__About this task__
A faithful copy of the data is what is wanted, minus any pictures.

[Collected data]
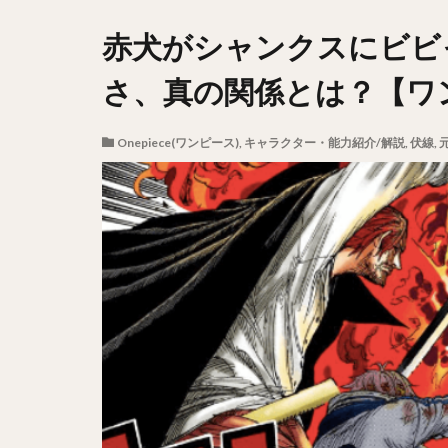
赤犬がシャンクスにビビ
さ、真の関係とは？【ワ
Onepiece(ワンピース)
,
キャラクター・能力紹介/解説
,
伏線
,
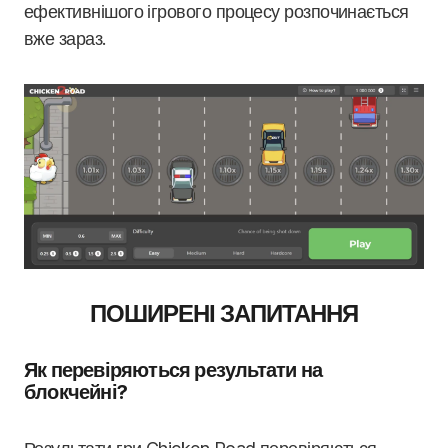
ефективнішого ігрового процесу розпочинається
вже зараз.
ПОШИРЕНІ ЗАПИТАННЯ
Як перевіряються результати на
блокчейні?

__Response to this exercise__
赤犬がシャンクスにビビ
さ、真の関係とは？【ワ
Onepiece(ワンピース)
,
キャラクター・能力紹介/解説
,
伏線
,
ефективнішого ігрового процесу розпочинається
вже зараз.
ПОШИРЕНІ ЗАПИТАННЯ
Як перевіряються результати на
блокчейні?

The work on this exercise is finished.